→ **Entries shown**:
'''

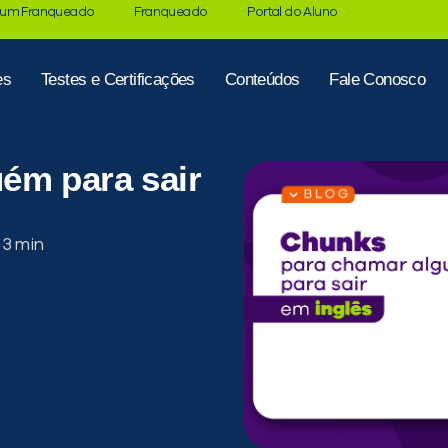
 um Franqueado
Franqueado
Portal do Aluno
es
Testes e Certificações
Conteúdos
Fale Conosco
ém para sair
:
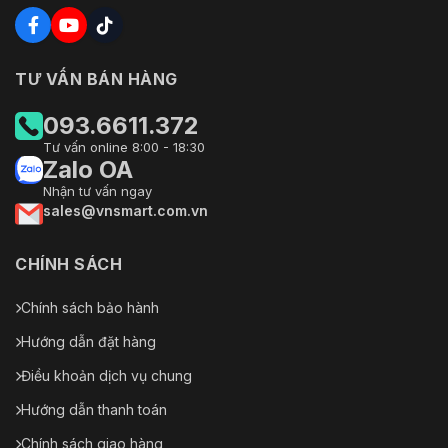
TƯ VẤN BÁN HÀNG
093.6611.372
Tư vấn online 8:00 - 18:30
Zalo OA
Nhận tư vấn ngay
sales@vnsmart.com.vn
CHÍNH SÁCH
Chính sách bảo hành
Hướng dẫn đặt hàng
Điều khoản dịch vụ chung
Hướng dẫn thanh toán
Chính sách giao hàng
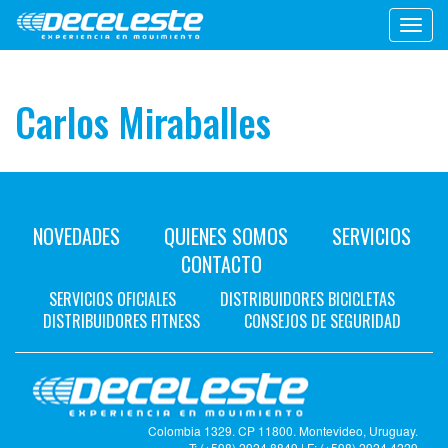
Toggl
navig
Carlos Miraballes
NOVEDADES
QUIENES SOMOS
SERVICIOS
CONTACTO
SERVICIOS OFICIALES
DISTRIBUIDORES BICICLETAS
DISTRIBUIDORES FITNESS
CONSEJOS DE SEGURIDAD
Colombia 1329. CP 11800. Montevideo, Uruguay.
T: (+598) 2924 8849 | F: (+598) 2924 4229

'''

Please return every line of the records above that contains the word "DISTRIBUIDORES".

→ **Output of the task**:
DISTRIBUIDORES BICICLETAS
DISTRIBUIDORES FITNESS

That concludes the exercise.